Pesan tersebut disampaikan Kasal selaku Pembina Utama Jalasenastri saat memimpin acara Tatap Muka Pembina Utama Jalasenastri dalam rangka HUT ke-80 Jalasenastri Tahun 2026, yang diikuti secara virtual oleh jajaran TNI Angkatan Laut, Kamis (13/8/2026).
Dari Gedung Yos Sudarso Makodaeral I, Belawan, Sumatera Utara, kegiatan diikuti Komandan Komando Daerah Angkatan Laut I (Dankodaeral I) Laksamana Muda TNI Deny Septiana, S.I.P., M.A.P., bersama Ketua Daerah Kodaeral I Ny. Lia Deny Septiana.
Dalam arahannya, Kasal menyoroti pentingnya kebijaksanaan keluarga besar TNI AL dalam beraktivitas di ruang digital. Setiap anggota keluarga diingatkan untuk menghindari unggahan yang bersifat impulsif karena dapat meninggalkan jejak digital dan berpotensi menimbulkan dampak jangka panjang, termasuk terhadap citra serta wibawa institusi.
Kasal menekankan bahwa setiap informasi maupun konten yang hendak dibagikan kepada publik perlu dipertimbangkan secara matang. Jejak digital dinilai tidak hanya mencerminkan pribadi seseorang, tetapi juga dapat membawa nama keluarga, organisasi Jalasenastri, dan TNI Angkatan Laut.
Selain etika bermedia sosial, Kasal turut menekankan pentingnya dukungan suami terhadap aktivitas istri dalam organisasi Jalasenastri. Prajurit TNI AL diharapkan memberikan ruang, izin, dan dukungan moral agar para istri dapat berorganisasi secara aktif serta memberikan kontribusi secara optimal.
Pada kesempatan yang sama, Kasal mengingatkan keluarga besar TNI AL untuk mematuhi seluruh prosedur dan ketentuan ketika melakukan perjalanan ke luar negeri. Hal tersebut meliputi kelengkapan dokumen perjalanan, ketentuan keimigrasian, perizinan, serta kepatuhan terhadap peraturan yang berlaku.

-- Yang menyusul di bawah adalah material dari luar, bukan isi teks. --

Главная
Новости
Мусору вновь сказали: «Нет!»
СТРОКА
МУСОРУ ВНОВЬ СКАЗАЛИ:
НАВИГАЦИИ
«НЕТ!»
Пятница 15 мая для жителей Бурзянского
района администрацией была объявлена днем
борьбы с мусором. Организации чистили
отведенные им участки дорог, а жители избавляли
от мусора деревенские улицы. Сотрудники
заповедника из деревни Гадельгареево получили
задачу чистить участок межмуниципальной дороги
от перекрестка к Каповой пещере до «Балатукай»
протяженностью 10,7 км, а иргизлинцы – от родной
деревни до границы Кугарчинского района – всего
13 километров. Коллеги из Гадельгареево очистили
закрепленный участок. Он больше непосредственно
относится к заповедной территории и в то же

Kesadaran terhadap lingkungan dan potensi risiko selama berada di luar negeri juga menjadi perhatian. Setiap individu diingatkan bahwa sikap dan perilakunya tidak hanya membawa nama pribadi, tetapi turut merepresentasikan keluarga, Jalasenastri, dan TNI Angkatan Laut.

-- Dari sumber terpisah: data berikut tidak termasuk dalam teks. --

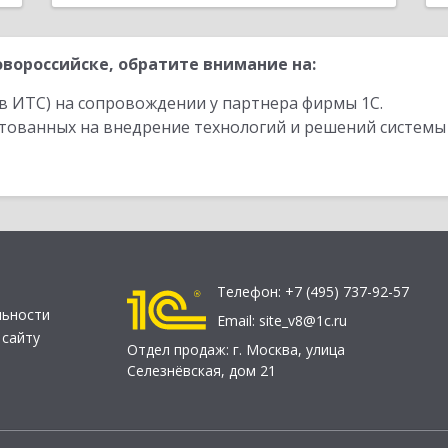
вороссийске, обратите внимание на:
в ИТС) на сопровождении у партнера фирмы 1С.
стованных на внедрение технологий и решений системы
Телефон:
+7 (495) 737-92-57
льности
Email:
site_v8@1c.ru
 сайту
Отдел продаж:
г. Москва
,
улица
Селезнёвская, дом 21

Arahan tersebut menjadi bagian dari pembinaan kepada keluarga besar TNI AL agar mampu menjalankan perannya secara bertanggung jawab di tengah perkembangan ruang digital dan mobilitas masyarakat yang semakin luas, sekaligus tetap menjunjung tinggi kehormatan keluarga, organisasi, dan institusi.